Start of EXTRACTED INFORMATION

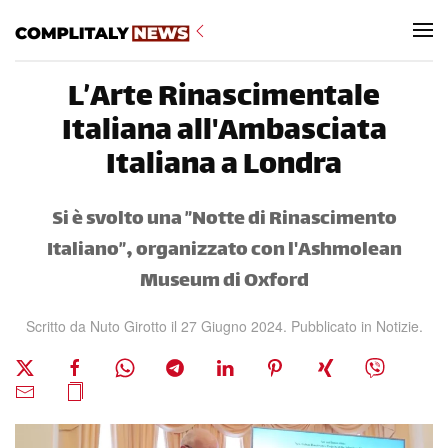
Skip to main content
L’Arte Rinascimentale
Italiana all'Ambasciata
Italiana a Londra
Si è svolto una ”Notte di Rinascimento
Italiano”, organizzato con l'Ashmolean
Museum di Oxford
Scritto da Nuto Girotto il
27 Giugno 2024
. Pubblicato in
Notizie
.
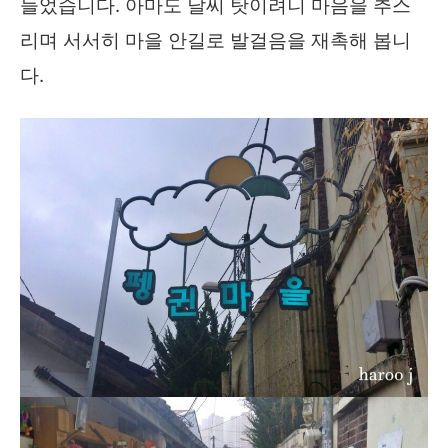
들었습니다. 아마도 날씨 탓이려니 마음을 추스
리며 서서히 마을 안길로 발걸음을 재촉해 봅니
다.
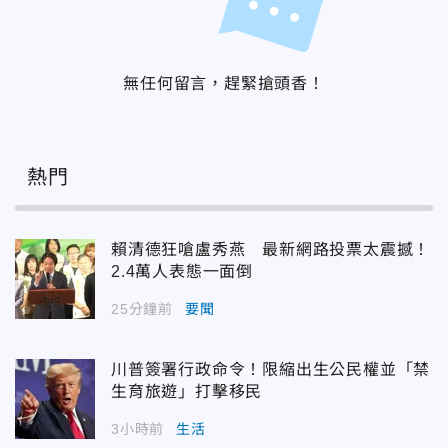
無任何留言，趕緊搶頭香！
熱門
賴清德狂嗆盧秀燕 最新網路投票太震撼！
2.4萬人表態一面倒
25分鐘前
要聞
川普簽署行政命令！限縮出生公民權並「禁
生育旅遊」打擊移民
3小時前
生活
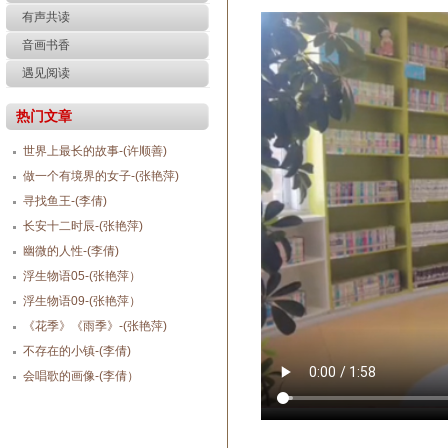
有声共读
音画书香
遇见阅读
热门文章
世界上最长的故事-(许顺善)
做一个有境界的女子-(张艳萍)
寻找鱼王-(李倩)
长安十二时辰-(张艳萍)
幽微的人性-(李倩)
浮生物语05-(张艳萍）
浮生物语09-(张艳萍）
《花季》《雨季》-(张艳萍)
不存在的小镇-(李倩)
会唱歌的画像-(李倩）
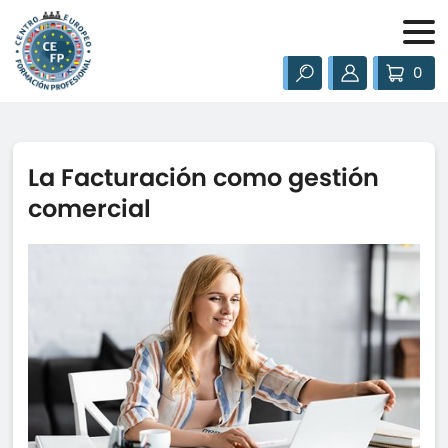
0
La Facturación como gestión
comercial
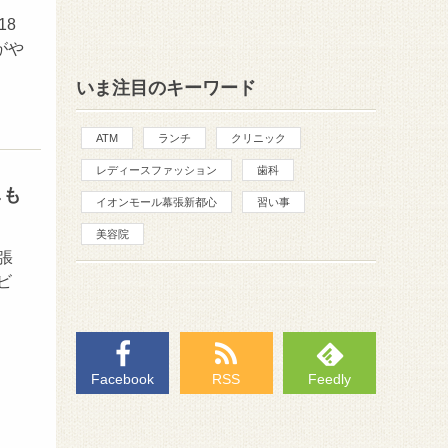
18
がや
いま注目のキーワード
ATM
ランチ
クリニック
レディースファッション
歯科
しも
イオンモール幕張新都心
習い事
美容院
張
ビ
Facebook
RSS
Feedly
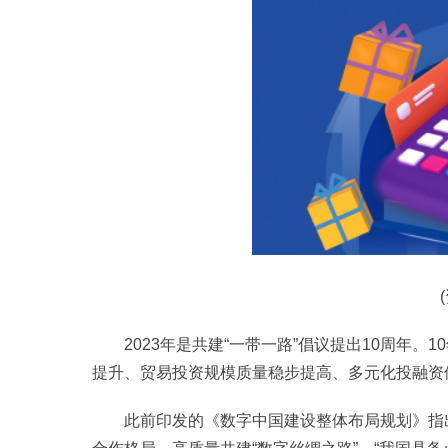
2023年是共建“一带一路”倡议提出10周年。
提升、贸易投资规模质量稳步提高、多元化投融资
此前印发的《数字中国建设整体布局规划》指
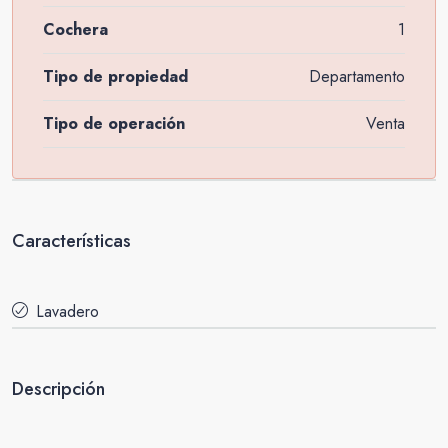
Cochera
1
Tipo de propiedad
Departamento
Tipo de operación
Venta
Características
Lavadero
Descripción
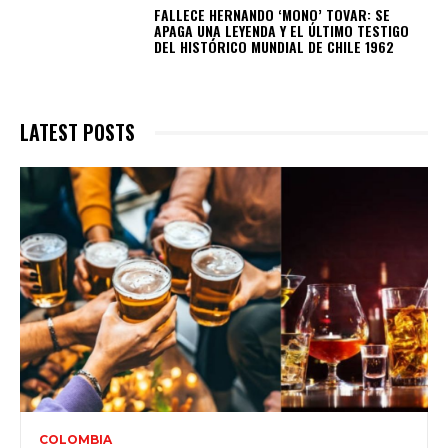
FALLECE HERNANDO ‘MONO’ TOVAR: SE
APAGA UNA LEYENDA Y EL ÚLTIMO TESTIGO
DEL HISTÓRICO MUNDIAL DE CHILE 1962
LATEST POSTS
COLOMBIA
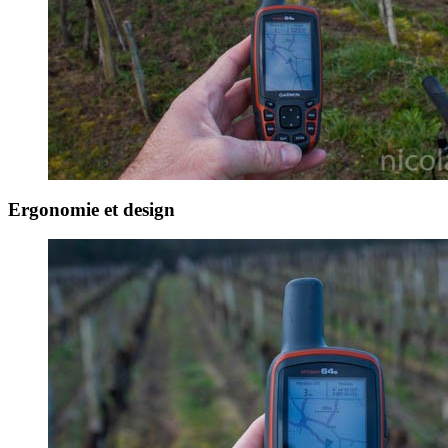
Ergonomie et design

End of EXTRACTED INFORMATION

## TASK STATEMENT
From the entries above, copy every line that holds the word "Tipo".

## ANSWER SPACE
Tipo de propiedad
Tipo de operación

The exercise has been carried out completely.